Bryan Perro (B.A. art dramatique, 92) a déjà annoncé ses couleurs pour cette prochaine série, Wariwulf, qui portera sur les loups-garous. L’écrivain natif de la Mauricie est fasciné depuis longtemps par cette bête légendaire. «En chacun de nous se cache un monstre refoulé par l’impératif de vivre en société, explique-t-il. Le loup-garou est l’incarnation de cette double nature humaine.»
Diplômé de l’UQAM, Perro a presque complété une maîtrise à l’Université du Québec à Trois-Rivières. Il y a quelques années, il mettait la touche finale à son mémoire, intitulé Le loup-garou dans la tradition orale au Québec, quand Amos Daragon a fait irruption dans sa vie. Plutôt qu’un diplôme de deuxième cycle, il a obtenu un immense succès populaire : les 12 tomes de sa série se sont écoulés à plus d’un million d’exemplaires au Canada (en français uniquement) et ont été traduits en 18 langues, notamment en russe, en bulgare, en roumain, en croate, en allemand, en portugais et en japonais.
Du théâtre au roman
«C’est grâce à la lecture des tragédiens grecs dans un cours de dramaturgie que s’est développé mon intérêt pour le monde fascinant de la mythologie, se rappelle l’auteur. Tous les autres étudiants avaient détesté cette partie du cours, tandis que j’avais dévoré les œuvres d’Eschyle, Euripide et Sophocle.»

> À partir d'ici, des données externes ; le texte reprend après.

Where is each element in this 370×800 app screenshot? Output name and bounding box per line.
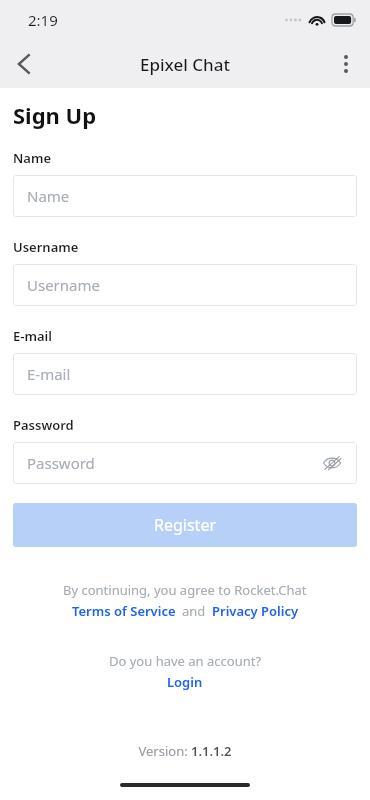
- button[interactable]: More options: [322, 40, 370, 88]
- button[interactable]: E-mail: [13, 353, 357, 395]
- button[interactable]: Terms of Service: [72, 602, 176, 620]
- staticText: Epixel Chat: [140, 53, 230, 76]
- staticText: Username: [13, 238, 79, 256]
- staticText: Sign Up: [13, 100, 97, 130]
- staticText: Name: [27, 186, 70, 206]
- staticText: Password: [27, 453, 95, 473]
- staticText: E-mail: [13, 327, 52, 345]
- button[interactable]: Register: [13, 503, 357, 547]
- button[interactable]: Name: [13, 175, 357, 217]
- staticText: By continuing, you agree to Rocket.Chat: [63, 581, 307, 599]
- staticText: Privacy Policy: [212, 602, 299, 620]
- staticText: Terms of Service: [72, 602, 176, 620]
- staticText: E-mail: [27, 364, 71, 384]
- staticText: Username: [27, 275, 100, 295]
- staticText: Password: [13, 416, 74, 434]
- button[interactable]: Login: [167, 673, 203, 691]
- staticText: 2:19: [28, 10, 58, 30]
- staticText: Do you have an account?: [109, 652, 262, 670]
- button[interactable]: Password: [13, 442, 357, 484]
- button[interactable]: Back: [0, 40, 48, 88]
- staticText: and: [182, 602, 206, 620]
- staticText: Login: [167, 673, 203, 691]
- staticText: Name: [13, 149, 51, 167]
- button[interactable]: Privacy Policy: [212, 602, 299, 620]
- staticText: Register: [154, 514, 217, 536]
- button[interactable]: Username: [13, 264, 357, 306]
- staticText: Version: 1.1.1.2: [138, 742, 232, 760]
- button[interactable]: Show password: [319, 450, 345, 476]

L’intérêt de Perro pour la mythologie, les contes et les légendes se reflète dès sa sortie de l’UQAM dans les pièces qu’il écrit, met en scène et interprète au sein d’une compagnie de théâtre régionale, fondée avec des amis peu après son embauche au cégep de Shawinigan, où il enseigne le théâtre et la littérature. «Mon intérêt pour le jeu et la mise en scène s’est ensuite estompé, raconte-t-il, mais pas celui pour l’écriture. Je me suis tourné vers le roman parce que j’avais le goût d’une création qui se suffit à elle-même.»

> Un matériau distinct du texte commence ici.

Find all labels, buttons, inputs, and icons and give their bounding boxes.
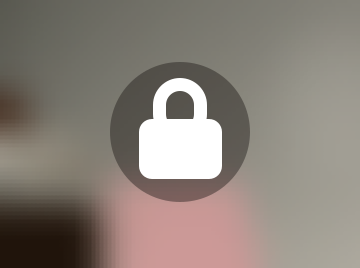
button[interactable]: Unlock [139, 78, 222, 178]
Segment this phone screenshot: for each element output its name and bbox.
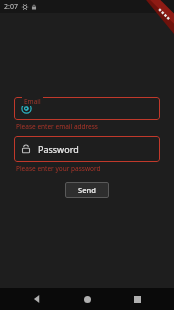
button[interactable]: Home — [74, 288, 100, 310]
staticText: Please enter your password — [16, 164, 101, 173]
staticText: 2:07 — [4, 2, 18, 12]
staticText: Send — [78, 185, 96, 195]
button[interactable]: Email — [14, 97, 160, 120]
button[interactable]: Send — [65, 182, 109, 198]
other: Email — [21, 103, 32, 114]
staticText: Please enter email address — [16, 122, 98, 131]
staticText: Password — [38, 143, 79, 155]
staticText: Email — [24, 97, 41, 106]
button[interactable]: Password — [14, 136, 160, 162]
button[interactable]: Back — [24, 288, 50, 310]
other: Password — [21, 144, 31, 154]
button[interactable]: Recent apps — [124, 288, 150, 310]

Son premier roman, Marmotte, est publié en 1998 aux éditions des Glanures, une petite maison de Shawinigan. Les critiques sont plutôt bonnes, mais le public n’est pas au rendez-vous et la maison d’édition déclare faillite peu après. Michel Brûlé, éditeur des Intouchables, se montre intéressé au travail de Bryan Perro et publie ses deux romans suivants, Mon frère de la planète des fruits (2001) et Pourquoi j’ai tué mon père (2002). Ce troisième roman est autobiographique. Il raconte la relation entre Perro et son père, un entraîneur sportif qui l’a poussé à courir le Marathon de Montréal à 12 ans. «Au total, mes trois premiers romans n’ont pas dépassé les 1 000 exemplaires vendus, confie l’écrivain. J’étais vraiment déçu.»
Le meilleur marqueur
Quand Michel Brûlé lui demande d’écrire, en un an (!), les trois premiers tomes d’une série fantastico-mythologico-médiévale s’adressant aux jeunes de 9 à 14 ans, Perro refuse. Il ne peut pas conjuguer une telle somme de travail avec son emploi d’enseignant. Son éditeur lui offre alors une avance sur ses futurs droits d’auteur. «Je lui ai dit Écoute, Michel, tu sais très bien que ma spécialité, ce sont les livres qui ne se vendent pas», raconte-t-il en riant. Brûlé insiste et lui sert sa métaphore sportive : «Je crois que tu peux être mon meilleur marqueur si je te donne de la glace.» Un an plus tard, la série compte trois titres.
Les aventures d’Amos Daragon, ce garçon qui reçoit la mission de rétablir l’équilibre du monde dans une grande guerre des dieux, font fureur auprès des jeunes. Six mois après le lancement de la série, en mars 2003, Michel Brûlé appelle Perro pour lui annoncer qu’une réimpression s’impose. «Je lui ai demandé si c’était parce que l’entrepôt avait brûlé», se rappelle l’auteur. Ce n’était pas le cas. Les 40 000 exemplaires tirés des trois premiers tomes avaient trouvé preneurs.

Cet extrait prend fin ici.